A regulation billiards table is twice as long as it is wide, has six pockets in the conventional positions, and a total of 18 “rail sights” (the little aiming circles or diamonds along all four sides). Rail sights and pockets form 24 equally spaced divisions around the table. You are at the “head” of the table, and desire to hit the cue ball from against your rail (the head rail), over the “foot spot” (that little dot near the other end), off the far (foot) rail, and back into one of the corner pockets on your end.
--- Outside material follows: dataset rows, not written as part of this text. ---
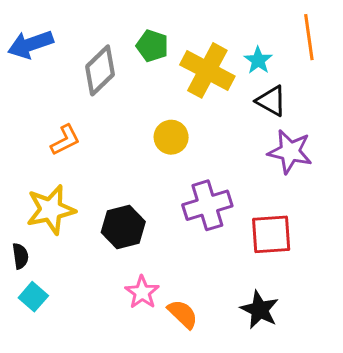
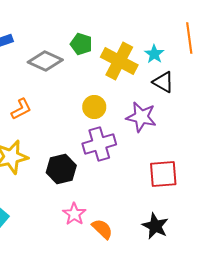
gray diamond: (100, 70) -> (45, 61), turned 68
purple star: (290, 152) -> (141, 117), moved
purple cross: (207, 205) -> (99, 144), moved

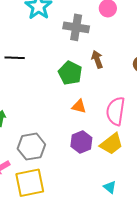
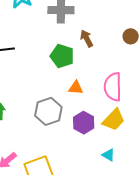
gray hexagon: (31, 147) -> (48, 111), moved
cyan triangle: (110, 187) -> (108, 155), moved

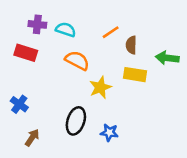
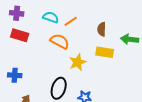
purple cross: (37, 24) -> (17, 13), moved
orange line: (111, 32) -> (71, 21), moved
blue cross: (19, 104) -> (15, 75), turned -32

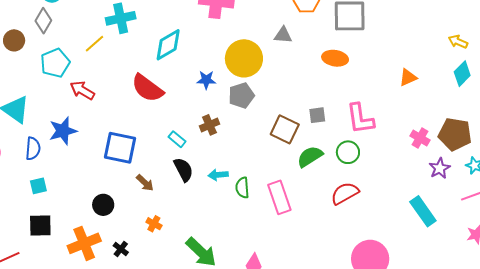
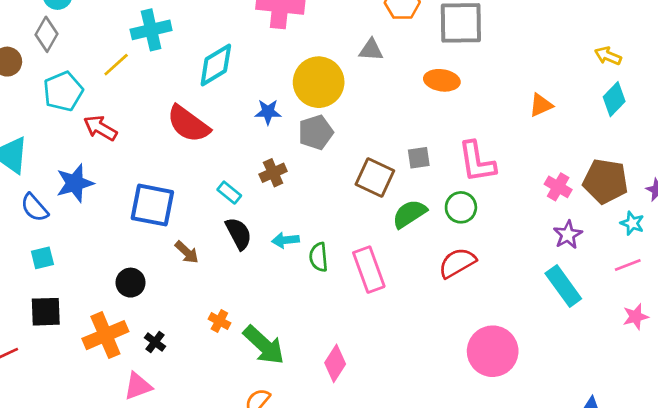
blue semicircle: (33, 149) -> (34, 208), turned 135
purple star: (440, 168) -> (568, 235), moved
orange cross: (154, 224) -> (219, 321), moved

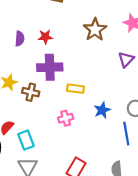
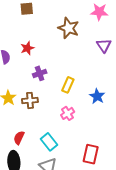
purple cross: (50, 67) -> (40, 73), size x0.6
yellow rectangle: (75, 89) -> (68, 85), turned -56
cyan rectangle: (26, 140) -> (49, 142), moved

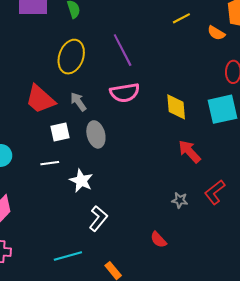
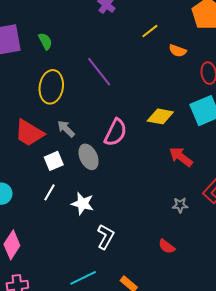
orange semicircle: (216, 33) -> (178, 51), moved
pink semicircle: (125, 93) -> (115, 132), moved, turned -44
yellow diamond: (176, 107) -> (160, 116), turned -64
white line: (50, 163) -> (49, 192), turned -42

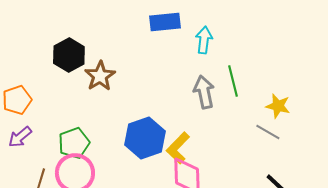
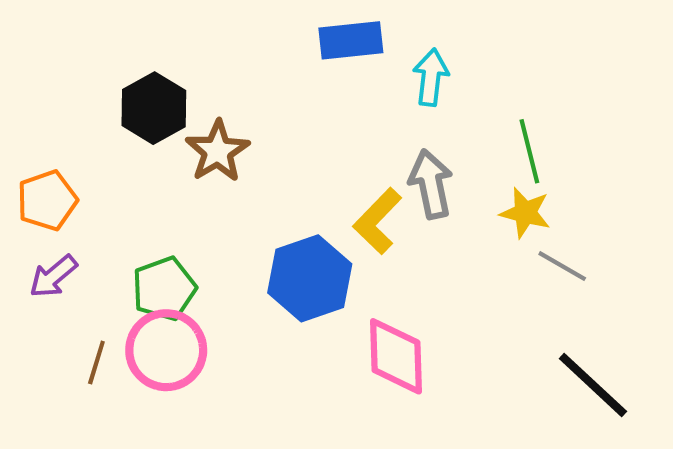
green line: (233, 81) -> (529, 151), moved
yellow star: (278, 106) -> (525, 213), moved
yellow L-shape: (178, 148) -> (378, 221), moved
For non-experts, (including me!), the foot spot is always two rail sight marks from the from the foot rail and centered between the two long sides.
Assume the following:
The ball rolls only – no sliding, no “english”, no leaving the table, therefore all shots go straight since the table is level Coefficient of friction of the rolling ball on the table is 0.05 (a realistic value)
The ball always makes a perfect collision with the bumper (i.e. no energy loss and no friction while in contact) Ignore the size of the ball and pockets – treat both as point entities.
Mass of the ball = OOOPS!, some pool shark has switched your cue ball for one of unknown weight (mass).
Q1: Where do you place the cue ball in order to make the bank shot?
Q2: What is the minimum initial speed you must give to the ball on this trajectory in order to make the shot (assume that if the ball stops exactly at the pocket, you succeeded)